We will work with a subset of the MNIST handwritten digits data. First, we will get the data, and assign a small subset of samples to training and test sets.

In [None]:
from sklearn.datasets import fetch_openml

In [None]:
X, y = fetch_openml('mnist_784', version=1, return_X_y=True )

In [None]:
X_train, X_test, y_train, y_test = train_test_split(X, y,
                                     train_size=10000, test_size=3000)

## Run grid search

Then, we will define a *parameter grid* with all the combinations of hyperparameters that we want to test.

In [None]:
param_grid = [
  {'C': [0.1, 1000], 'kernel': ['linear']},
  {'C': [0.1, 1000], 'gamma': [0.01, 0.0001], 'kernel': ['rbf']},
 ]
param_grid

We will pass the parameter grid to a `GridSearchCV`, along with the number of CV folds to use.

Also, we set:

* `verbose` to a large positive number, so that we get plenty of logging output, and
* `refit` to `True`, so that after testing all of the hyperparameter combinations, it will re-fit an SVM classifier with the hyperparameters that had the best mean validation score.


In [None]:
clf = GridSearchCV(SVC(), param_grid, cv=3, refit=True, verbose=100)
clf.fit(X_train, y_train)

## Review results

Finally, we'll print the results of the cross validation. For each combination of parameters, we can see:

* the validation score for each fold
* the mean validation score
* the standard deviation of the validation score
* the rank, by mean validation score

(in the report, the "test" scores are validation scores.)

In [None]:
pd.DataFrame(clf.cv_results_)

## Evaluate performance of the re-fitted model

We can see the "best" parameters, with which the model was re-fitted:

In [None]:
print(clf.best_params_)

And we can evaluate the re-fitted model on the test set. (Note that the `GridSearchCV` only used the training set; we have not used the test set at all for model fitting.)

In [None]:
y_pred = clf.predict(X_test)

In [None]:
accuracy_score(y_pred, y_test)

## Assignment

The results of a `GridSearchCV` are only as good as the combinations of hyperparameters we test in the grid.

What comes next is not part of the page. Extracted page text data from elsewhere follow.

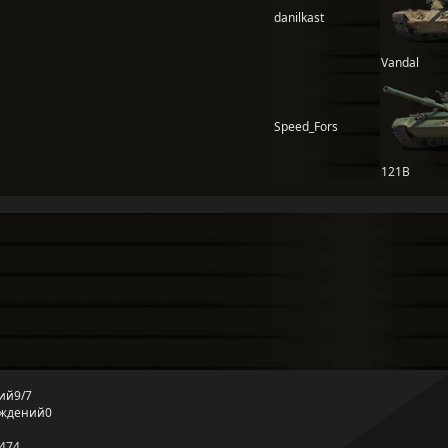
danilkast
Vandal
Speed_Fors
121B
ий
9/7
еждений
0
474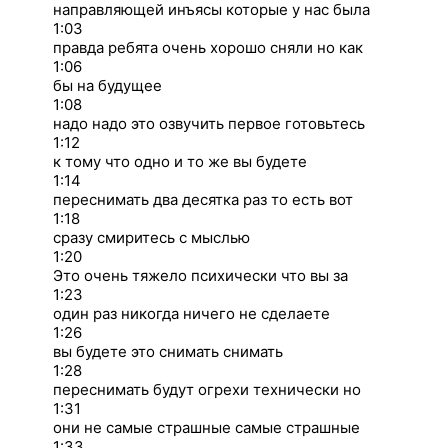
направляющей инъясы которые у нас была
1:03
правда ребята очень хорошо сняли но как
1:06
бы на будущее
1:08
надо надо это озвучить первое готовьтесь
1:12
к тому что одно и то же вы будете
1:14
переснимать два десятка раз то есть вот
1:18
сразу смиритесь с мыслью
1:20
Это очень тяжело психически что вы за
1:23
один раз никогда ничего не сделаете
1:26
вы будете это снимать снимать
1:28
переснимать будут огрехи технически но
1:31
они не самые страшные самые страшные
1:33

* If the range of hyperparameter values is too narrow (it excludes good values), the model accuracy will be lower that it would be with a better choice of hyperparameters.
* If the search space is large with a fine resolution, the grid search will take a very long time.
* If the search space is large with a coarse resolution, we may not find a good combination of hyperparameters.

In the demo above, I did not use a good parameter grid. For your assignment, try to improve the parameter grid, and re-run the notebook with your modified parameter grid.

Explain the results. In particular, explain: if *I* would run your notebook, with exactly the parameter grid you defined, would I be confident that the SVM performance is about as good as it can be? Why?

Also answer the following question: suppose instead of using a `GridSearchCV`, I would separately run one `KFoldCV` over a range of values of $C$, one `KFoldCV` over a range of values of $\gamma$, and one `KFoldCV` for two values of `kernel`. In other words, I would independently select a best value for each hyperparameter. Would this be a good strategy? Why or why not?

Submit the PDF version of the notebook, including your explanation.